His absence has been painfully felt since 2019, especially as the proliferation of aerodynamic and ride-height devices has led many to criticize MotoGP’s lack of overtaking lately. Not only will this year’s race be a hopeful return, it will serve as a referendum of sorts on the issues the Championship may or may not face.
The chance to race at home
This is something that should absolutely not be underestimated. The chance to not only have one race at home, but to be surrounded by family, friends and cheering fans more than ever after the pandemic is a big deal for some of the series’ Asian and Australian drivers, many of whom never have have had the opportunity to experience the ups and downs that come with it.
Many of them, particularly the large Japanese paddock cohort, haven’t even made it back to their home country (thanks to that country’s ultra-strict protocols) since MotoGP last raced there, which brings a whole different level of joy to this year’s race.

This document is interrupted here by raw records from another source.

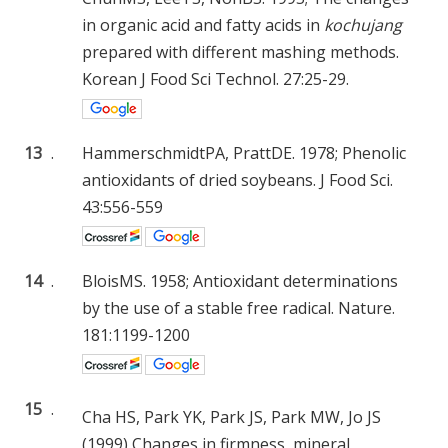
in organic acid and fatty acids in
kochujang
prepared with different mashing methods.
Korean J Food Sci Technol. 27:25-29.
13
.
HammerschmidtPA, PrattDE. 1978; Phenolic
antioxidants of dried soybeans. J Food Sci.
43:556-559
14
.
BloisMS. 1958; Antioxidant determinations
by the use of a stable free radical. Nature.
181:1199-1200
15
.
Cha HS, Park YK, Park JS, Park MW, Jo JS
(1999) Changes in firmness, mineral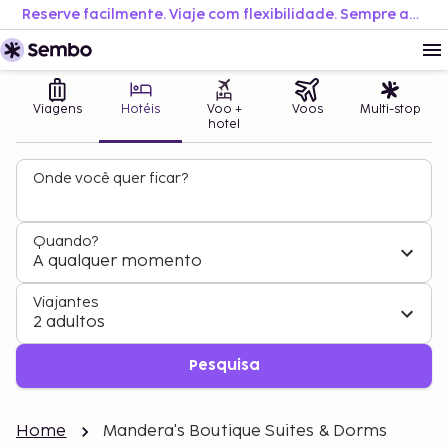
Reserve facilmente. Viaje com flexibilidade. Sempre ao melhor preço.
Viagens
Hotéis
Voo +
Voos
Multi-stop
hotel
Onde você quer ficar?
Quando?
A qualquer momento
Viajantes
2 adultos
Pesquisa
Home
Mandera's Boutique Suites & Dorms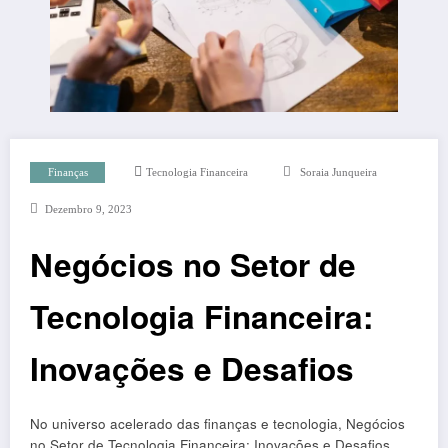
Finanças
Tecnologia Financeira
Soraia Junqueira
Dezembro 9, 2023
Negócios no Setor de
Tecnologia Financeira:
Inovações e Desafios
No universo acelerado das finanças e tecnologia, Negócios
no Setor de Tecnologia Financeira: Inovações e Desafios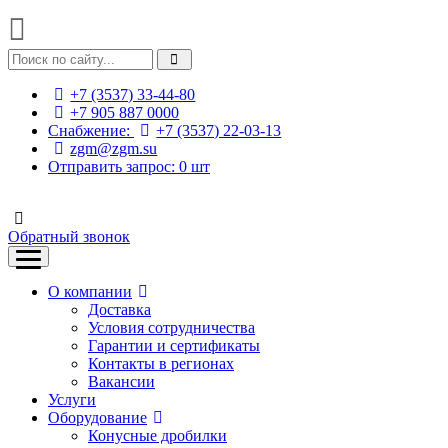
+7 (3537) 33-44-80
+7 905 887 0000
Снабжение:
+7 (3537) 22-03-13
zgm@zgm.su
Отправить запрос:
0
шт
Обратный звонок
О компании
Доставка
Условия сотрудничества
Гарантии и сертификаты
Контакты в регионах
Вакансии
Услуги
Оборудование
Конусные дробилки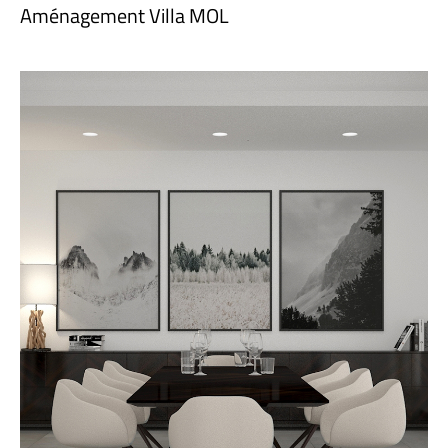
Aménagement Villa MOL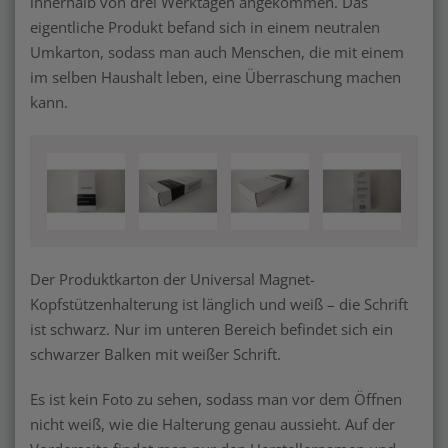
innerhalb von drei Werktagen angekommen. Das
eigentliche Produkt befand sich in einem neutralen
Umkarton, sodass man auch Menschen, die mit einem
im selben Haushalt leben, eine Überraschung machen
kann.
Der Produktkarton der Universal Magnet-
Kopfstützenhalterung ist länglich und weiß – die Schrift
ist schwarz. Nur im unteren Bereich befindet sich ein
schwarzer Balken mit weißer Schrift.
Es ist kein Foto zu sehen, sodass man vor dem Öffnen
nicht weiß, wie die Halterung genau aussieht. Auf der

Motegi is also a home race for three of the series’ factories – literally in the case of Honda, who own the track and have huge manufacturing facilities nearby. As a result, it’s always an important race for these manufacturers and will be doubly so this year as Suzuki prepare to bid farewell to MotoGP at Valencia.

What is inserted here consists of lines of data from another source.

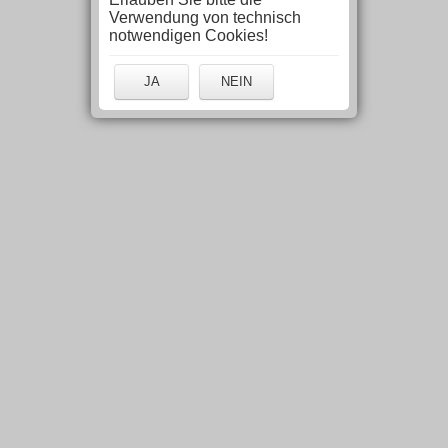
Verwendung von technisch
notwendigen Cookies!
JA
NEIN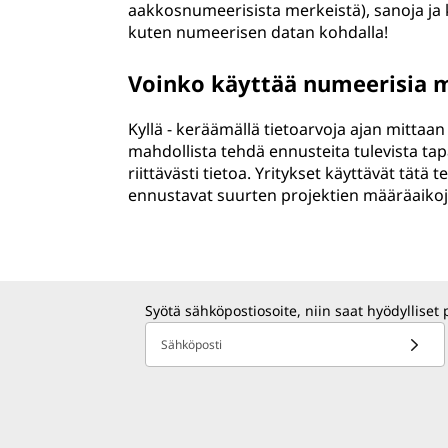
aakkosnumeerisista merkeistä), sanoja ja k
kuten numeerisen datan kohdalla!
Voinko käyttää numeerisia m
Kyllä - keräämällä tietoarvoja ajan mittaan 
mahdollista tehdä ennusteita tulevista ta
riittävästi tietoa. Yritykset käyttävät tätä 
ennustavat suurten projektien määräaikoj
Syötä sähköpostiosoite, niin saat hyödylliset 
Sähköposti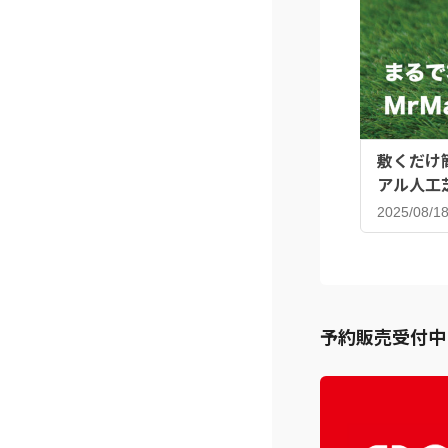
敷くだけ
アル人工
2025/08/1
予約販売受付中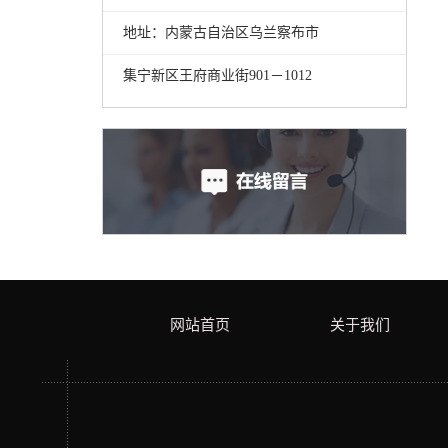
地址：内蒙古自治区乌兰察布市
集宁新区王府商业街901－1012
网站首页
关于我们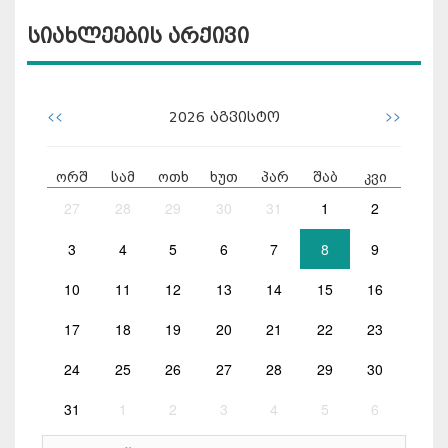
სიახლეების არქივი
<<
>>
2026
აგვისტო
ორშ
სამ
ოთხ
ხუთ
პარ
შაბ
კვი
27
28
29
30
31
1
2
3
4
5
6
7
8
9
10
11
12
13
14
15
16
17
18
19
20
21
22
23
24
25
26
27
28
29
30
31
1
2
3
4
5
6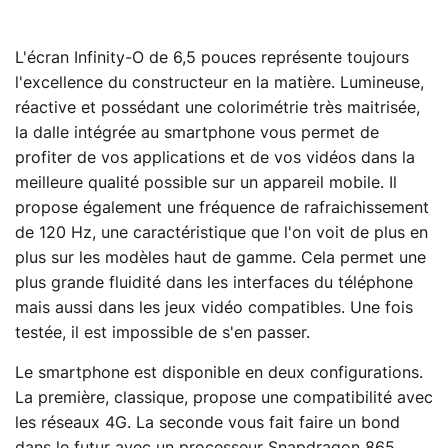
L'écran Infinity-O de 6,5 pouces représente toujours
l'excellence du constructeur en la matière. Lumineuse,
réactive et possédant une colorimétrie très maitrisée,
la dalle intégrée au smartphone vous permet de
profiter de vos applications et de vos vidéos dans la
meilleure qualité possible sur un appareil mobile. Il
propose également une fréquence de rafraichissement
de 120 Hz, une caractéristique que l'on voit de plus en
plus sur les modèles haut de gamme. Cela permet une
plus grande fluidité dans les interfaces du téléphone
mais aussi dans les jeux vidéo compatibles. Une fois
testée, il est impossible de s'en passer.
Le smartphone est disponible en deux configurations.
La première, classique, propose une compatibilité avec
les réseaux 4G. La seconde vous fait faire un bond
dans le futur avec un processeur Snapdragon 865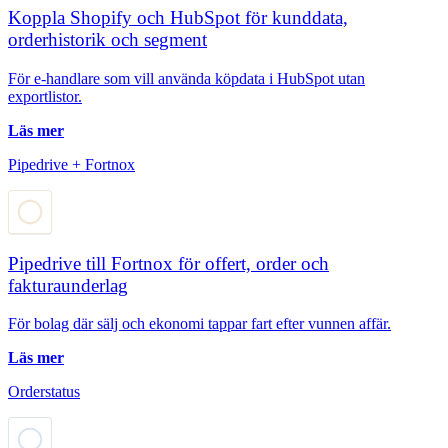
Koppla Shopify och HubSpot för kunddata,
orderhistorik och segment
För e-handlare som vill använda köpdata i HubSpot utan
exportlistor.
Läs mer
Pipedrive + Fortnox
Pipedrive till Fortnox för offert, order och
fakturaunderlag
För bolag där sälj och ekonomi tappar fart efter vunnen affär.
Läs mer
Orderstatus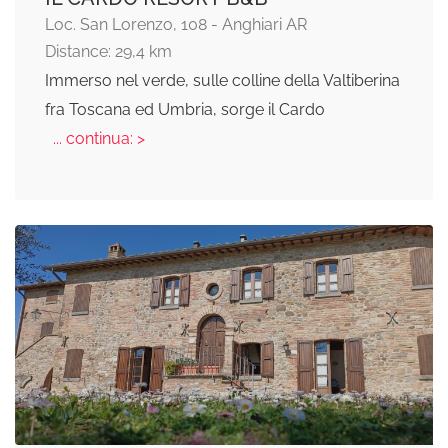
Loc. San Lorenzo, 108 - Anghiari AR
Distance: 29,4 km
Immerso nel verde, sulle colline della Valtiberina
fra Toscana ed Umbria, sorge il Cardo
... continua: >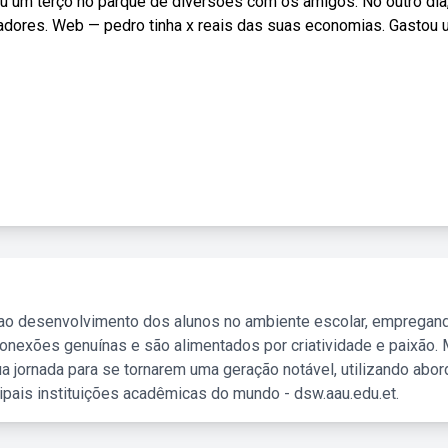
u um terço no parque de diversões com os amigos. No outro dia
gadores. Web — pedro tinha x reais das suas economias. Gastou
 ao desenvolvimento dos alunos no ambiente escolar, empregan
nexões genuínas e são alimentados por criatividade e paixão. 
a jornada para se tornarem uma geração notável, utilizando abo
ipais instituições acadêmicas do mundo - dsw.aau.edu.et.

Predictably unpredictable weather in Malaysia
The Malaysian circuit at Sepang offers many things thanks to its layout, with long straights, hard braking and fast corners all adding up to create a place where no bike is at a significant disadvantage over the course of an entire lap.
But what makes the track perhaps more unique than anything else is the predictably unpredictable weather that is a natural consequence of a circuit being just 400km north of the equator – and the unique tropical weather that comes with it.
It can go from scorching hot sunshine to inch-deep rain in the blink of an eye, so forecasts are unpredictable and the entire nature of a race weekend can change in seconds. It adds a rare element of unpredictability that has resulted in more than a few amazing races over the years.